Friday, April 1, 2016

Worth Mentioning - Seven Year Storm

We watch several movies a week. Every Friday, we'll talk a little about some of the movies we watched that we felt were Worth Mentioning.


"The Terminator meets Halloween" as The Dragon and Seagal come out of comas.


THE GUEST (2014)

When you look over the filmography of director Adam Wingard, you can see how his movies gradually start to become more appealing to a wider audience. From low budget, experimental beginnings with Home Sick and Pop Skull he went to the well-received A Horrible Way to Die to the fantastic You're Next, contributed to the high profile anthologies The ABCs of Death and V/H/S, leading up to The Guest, which seems very accessible to me. It's an ascending career that now has him directing a series pilot for Cinemax that's based on source material by the creator of The Walking Dead, attached to make new versions of I Saw the Devil and Death Note, and even being considered to take the helm of the next Fast & Furious sequel (a job he didn't get, but even being in the running for it is huge).

Written by A Horrible Way to Die/You're Next screenwriter Simon Barrett, The Guest has been described as "The Terminator meets Halloween", a very fitting description.

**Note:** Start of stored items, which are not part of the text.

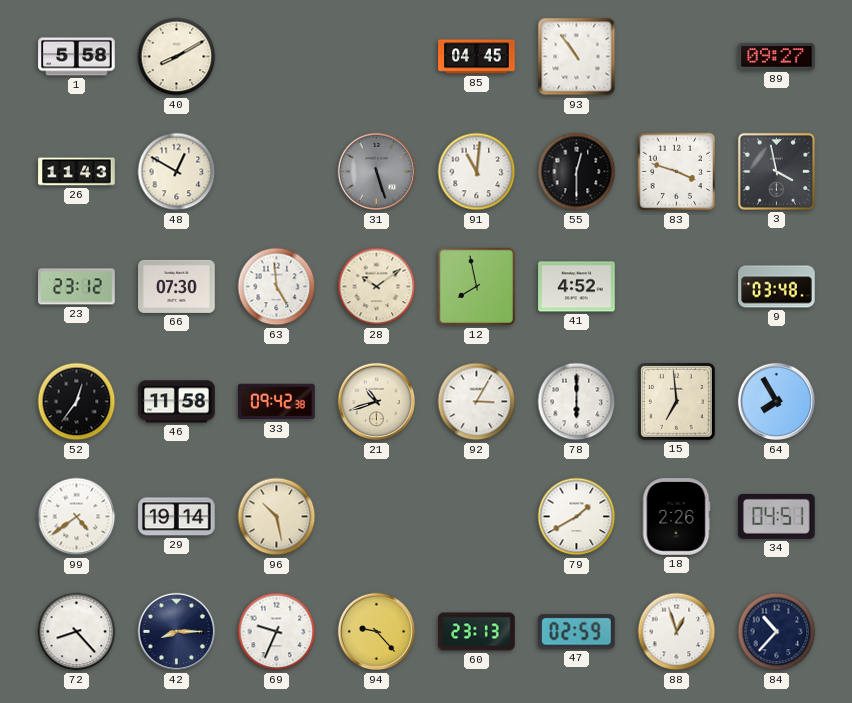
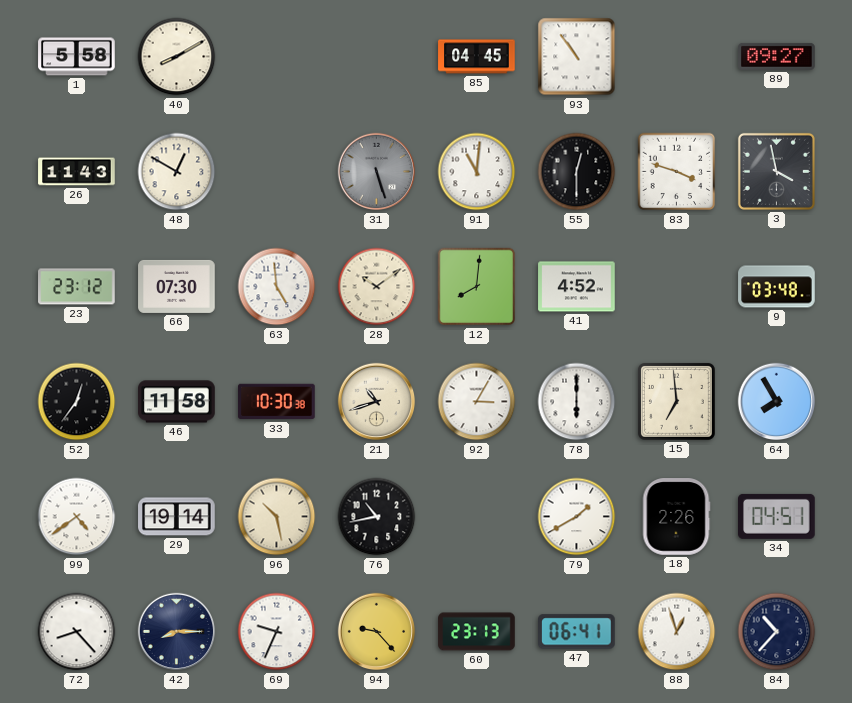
12: 7:58 -> 8:01
33: 09:42 -> 10:30
76: none -> 10:43
47: 02:59 -> 06:41
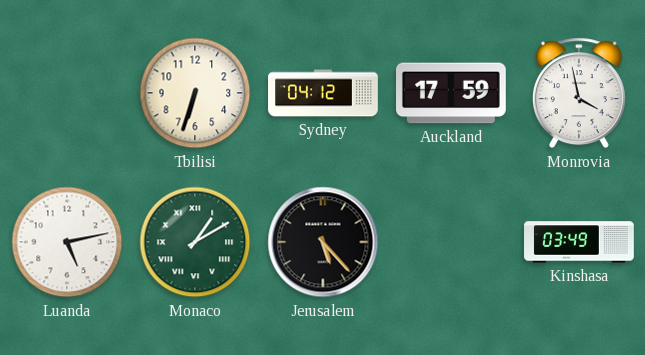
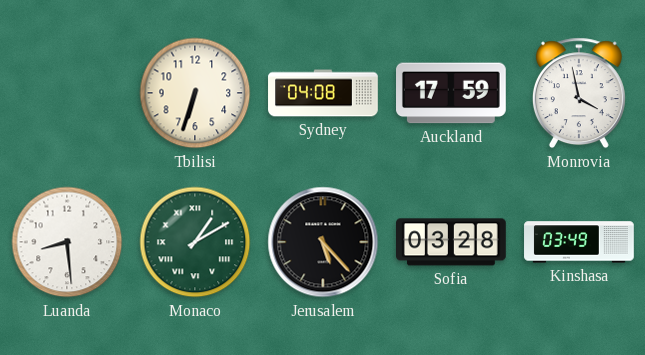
Sydney: 04:12 -> 04:08
Luanda: 5:13 -> 8:29
Sofia: none -> 03:28
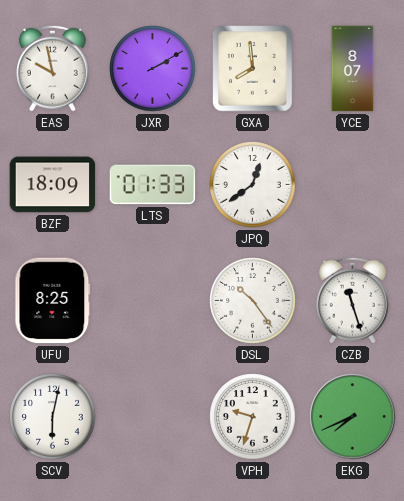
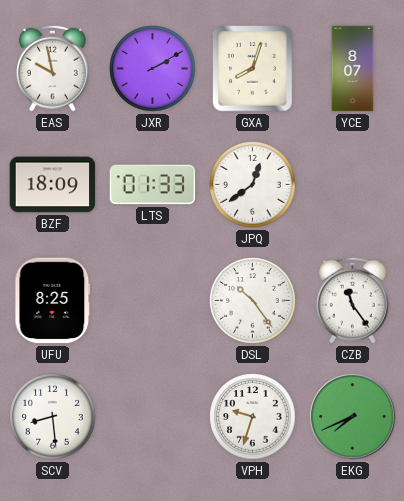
GXA: 7:59 -> 8:03
CZB: 11:27 -> 11:24
SCV: 6:02 -> 8:29
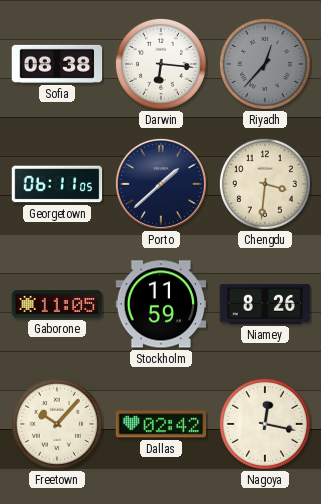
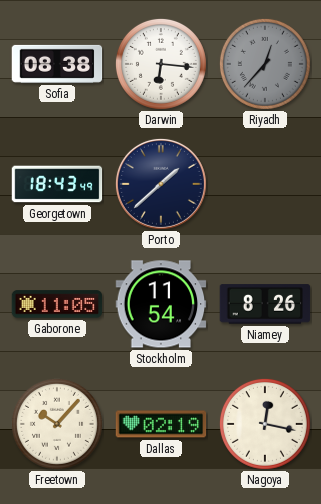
Georgetown: 06:11 -> 18:43
Chengdu: 3:31 -> none
Stockholm: 11:59 -> 11:54
Dallas: 02:42 -> 02:19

The title character is David Collins, played by Dan Stevens in a performance that makes it clear this guy is on the way to becoming a huge star. David is a soldier who has just been discharged, and the first stop he makes after getting out of the military is at the home of the Petersons, a family grieving the loss of the eldest child, a son named Caleb who was killed in combat in Afghanistan. A soldier David served with. David promised Caleb he would let his family know that he loved them and was thinking of them up until the end, and he has kept his word.

After his message has been delivered, David is ready to go on his way, but Caleb's parents - Sheila Kelley and Leland Orser as Laura and Spencer - are so glad to have this connection to their lost son that they invite him to stick around for a while. So David does... And while he stays, he decides to help the family out in any way he can.

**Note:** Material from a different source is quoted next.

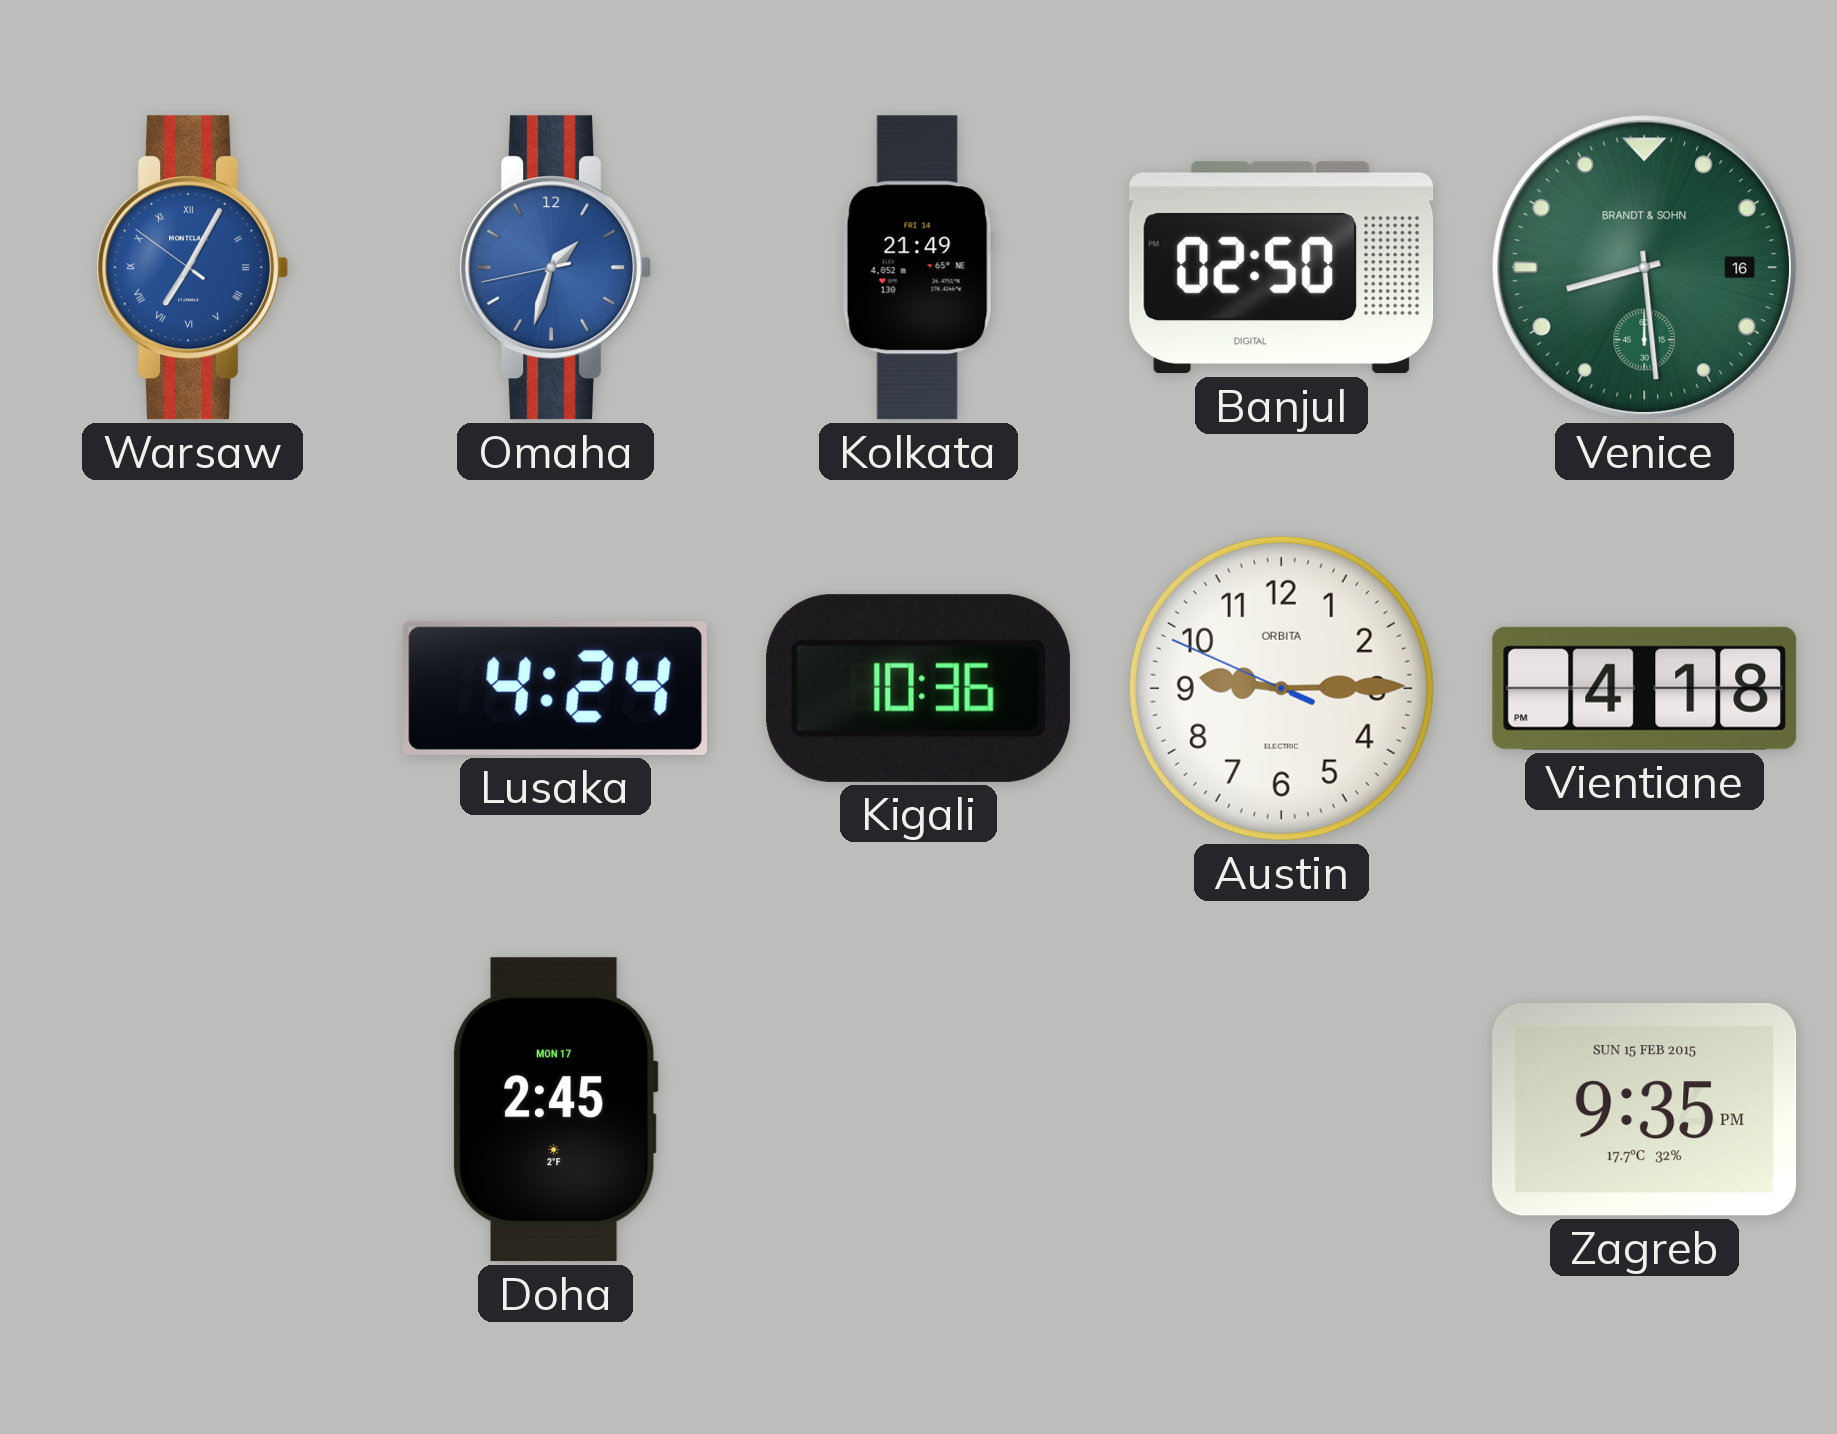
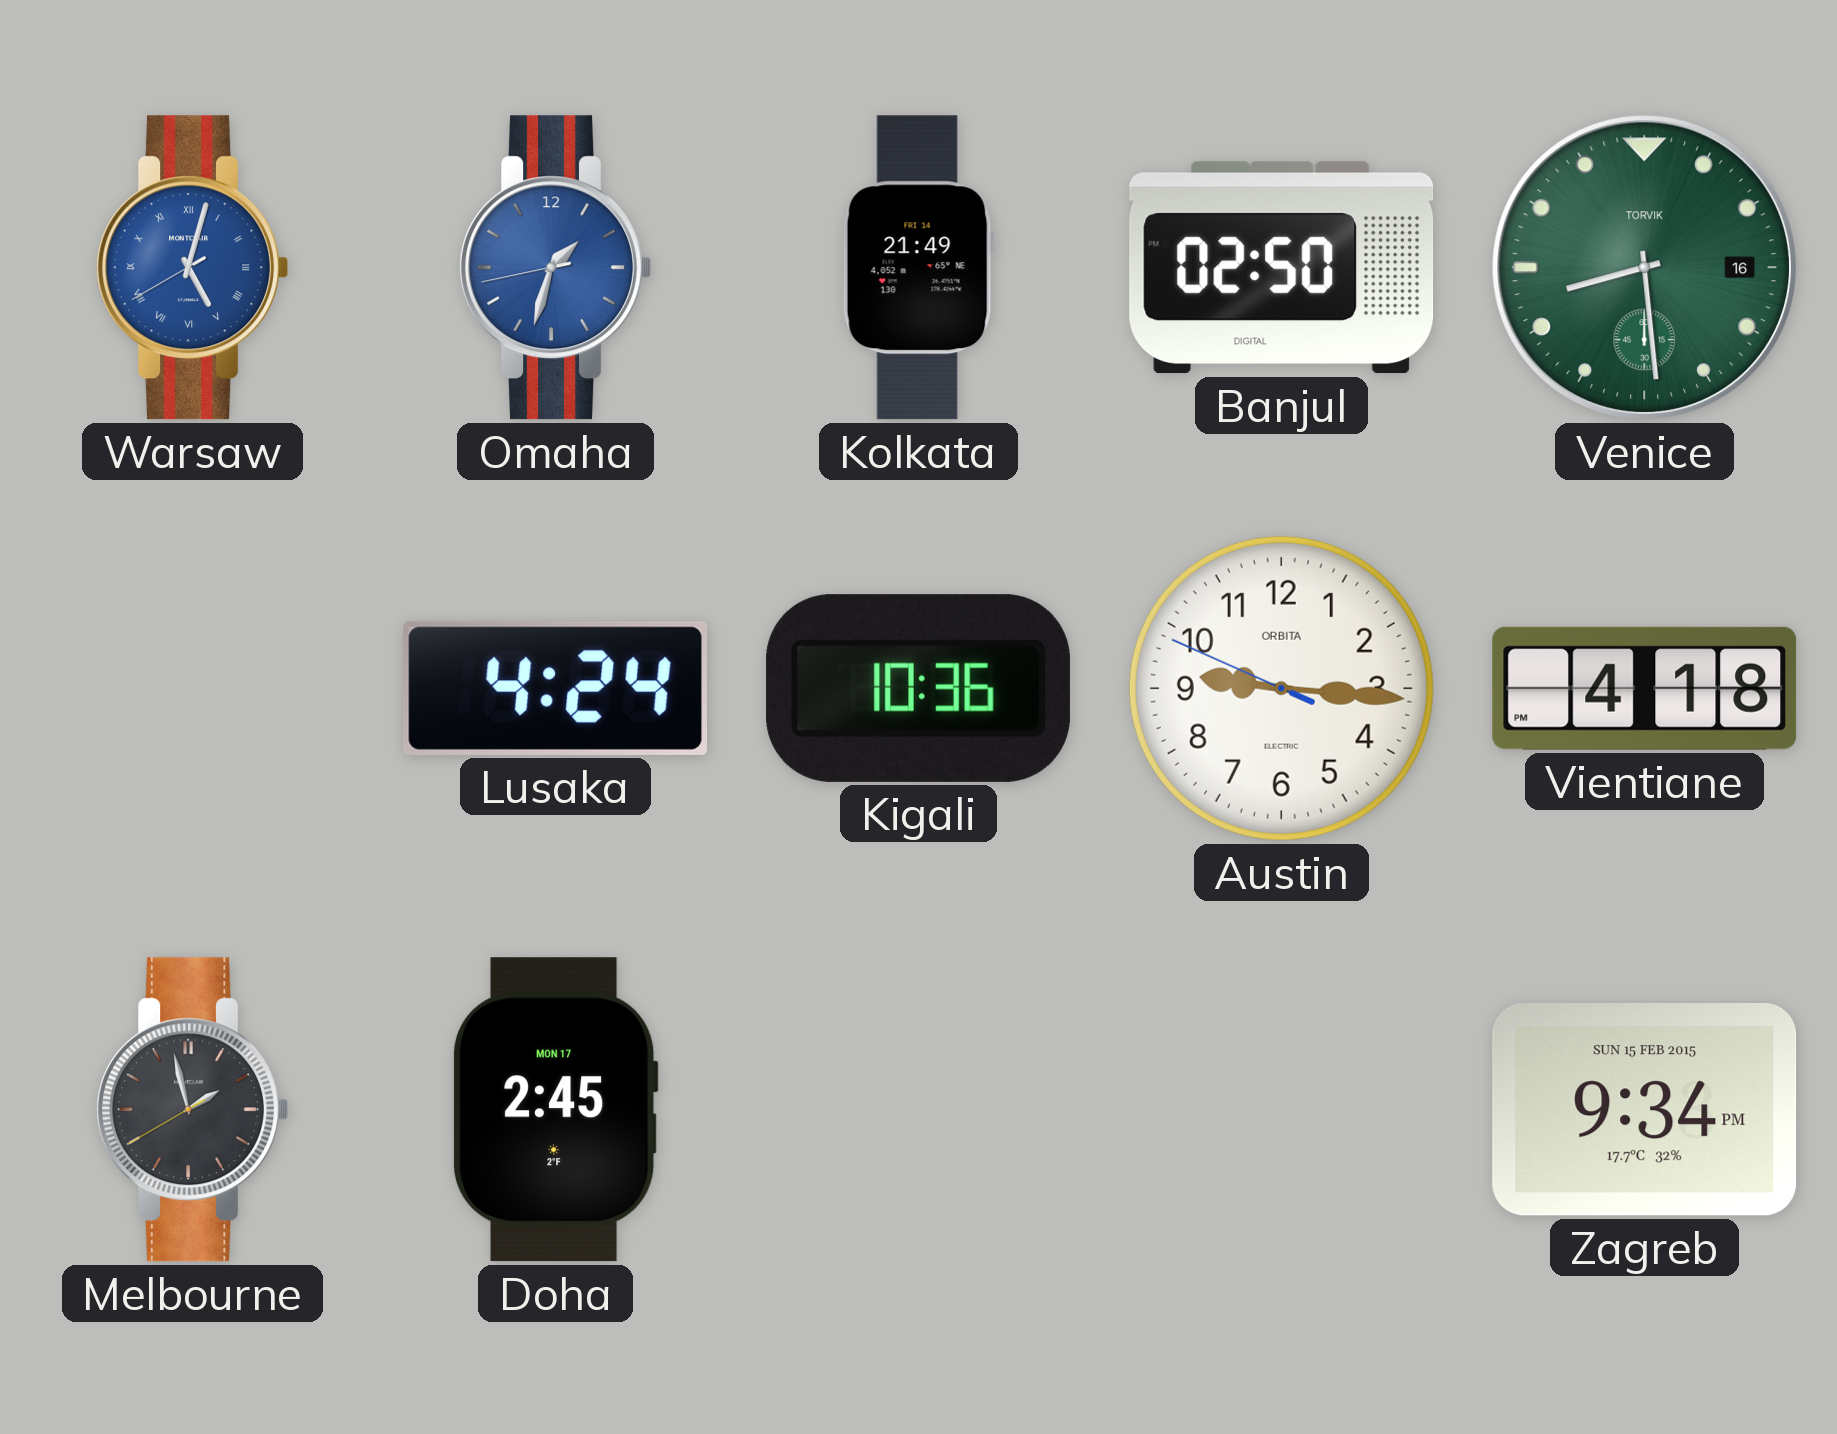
Warsaw: 7:04 -> 5:02
Venice brand: BRANDT & SOHN -> TORVIK
Austin: 9:14 -> 9:15
Melbourne: none -> 1:57
Zagreb: 9:35 -> 9:34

But David has some unorthodox views on what is helpful. For example, he gains the friendship of teenage Luke Peterson (Brendan Meyer) by giving him very questionable advice and putting the bullies who have been tormenting him at school into the hospital.


The audience knows that something is off about David from the start, a huge hint being the moments when he just sits and stares intensely into space. The Peterson who is most unsure about having him around is twenty-year-old Anna (Maika Monroe), but even she gradually starts to warm up to him.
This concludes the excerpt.